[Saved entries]
▬▬▬▬▬▬
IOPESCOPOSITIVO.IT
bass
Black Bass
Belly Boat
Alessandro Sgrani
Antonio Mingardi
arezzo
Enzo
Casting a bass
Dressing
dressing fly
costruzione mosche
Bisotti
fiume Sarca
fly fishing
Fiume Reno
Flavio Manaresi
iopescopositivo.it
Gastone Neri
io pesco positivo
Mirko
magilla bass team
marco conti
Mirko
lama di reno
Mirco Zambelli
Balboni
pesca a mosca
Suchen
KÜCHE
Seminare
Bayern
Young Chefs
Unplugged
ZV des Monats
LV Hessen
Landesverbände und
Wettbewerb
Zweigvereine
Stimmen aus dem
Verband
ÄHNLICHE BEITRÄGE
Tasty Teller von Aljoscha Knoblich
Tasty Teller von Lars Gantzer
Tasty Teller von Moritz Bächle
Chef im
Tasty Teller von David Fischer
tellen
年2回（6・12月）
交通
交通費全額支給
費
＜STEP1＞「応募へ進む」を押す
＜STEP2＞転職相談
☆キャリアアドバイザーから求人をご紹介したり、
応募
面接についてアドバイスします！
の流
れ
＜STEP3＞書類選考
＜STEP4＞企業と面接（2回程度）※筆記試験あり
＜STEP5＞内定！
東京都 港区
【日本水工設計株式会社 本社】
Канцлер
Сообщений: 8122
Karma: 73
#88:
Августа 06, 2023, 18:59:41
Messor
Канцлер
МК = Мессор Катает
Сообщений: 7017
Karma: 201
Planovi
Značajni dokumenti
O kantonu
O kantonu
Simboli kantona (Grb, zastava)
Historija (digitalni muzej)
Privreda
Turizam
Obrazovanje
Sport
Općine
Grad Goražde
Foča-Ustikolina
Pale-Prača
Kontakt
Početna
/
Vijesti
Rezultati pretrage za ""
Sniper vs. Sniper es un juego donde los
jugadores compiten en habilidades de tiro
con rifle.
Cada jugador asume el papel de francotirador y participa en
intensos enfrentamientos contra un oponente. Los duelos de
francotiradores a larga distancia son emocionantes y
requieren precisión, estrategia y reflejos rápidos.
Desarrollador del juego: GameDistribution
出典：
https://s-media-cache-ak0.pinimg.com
▬▬▬▬▬▬
### Task
A word-for-word restatement of all the records is required.

### Exercise response
IOPESCOPOSITIVO.IT
bass
Black Bass
Belly Boat
Alessandro Sgrani
Antonio Mingardi
arezzo
Enzo
Casting a bass
Dressing
dressing fly
costruzione mosche
Bisotti
fiume Sarca
fly fishing
Fiume Reno
Flavio Manaresi
iopescopositivo.it
Gastone Neri
io pesco positivo
Mirko
magilla bass team
marco conti
Mirko
lama di reno
Mirco Zambelli
Balboni
pesca a mosca
Suchen
KÜCHE
Seminare
Bayern
Young Chefs
Unplugged
ZV des Monats
LV Hessen
Landesverbände und
Wettbewerb
Zweigvereine
Stimmen aus dem
Verband
ÄHNLICHE BEITRÄGE
Tasty Teller von Aljoscha Knoblich
Tasty Teller von Lars Gantzer
Tasty Teller von Moritz Bächle
Chef im
Tasty Teller von David Fischer
tellen
年2回（6・12月）
交通
交通費全額支給
費
＜STEP1＞「応募へ進む」を押す
＜STEP2＞転職相談
☆キャリアアドバイザーから求人をご紹介したり、
応募
面接についてアドバイスします！
の流
れ
＜STEP3＞書類選考
＜STEP4＞企業と面接（2回程度）※筆記試験あり
＜STEP5＞内定！
東京都 港区
【日本水工設計株式会社 本社】
Канцлер
Сообщений: 8122
Karma: 73
#88:
Августа 06, 2023, 18:59:41
Messor
Канцлер
МК = Мессор Катает
Сообщений: 7017
Karma: 201
Planovi
Značajni dokumenti
O kantonu
O kantonu
Simboli kantona (Grb, zastava)
Historija (digitalni muzej)
Privreda
Turizam
Obrazovanje
Sport
Općine
Grad Goražde
Foča-Ustikolina
Pale-Prača
Kontakt
Početna
/
Vijesti
Rezultati pretrage za ""
Sniper vs. Sniper es un juego donde los
jugadores compiten en habilidades de tiro
con rifle.
Cada jugador asume el papel de francotirador y participa en
intensos enfrentamientos contra un oponente. Los duelos de
francotiradores a larga distancia son emocionantes y
requieren precisión, estrategia y reflejos rápidos.
Desarrollador del juego: GameDistribution
出典：
https://s-media-cache-ak0.pinimg.com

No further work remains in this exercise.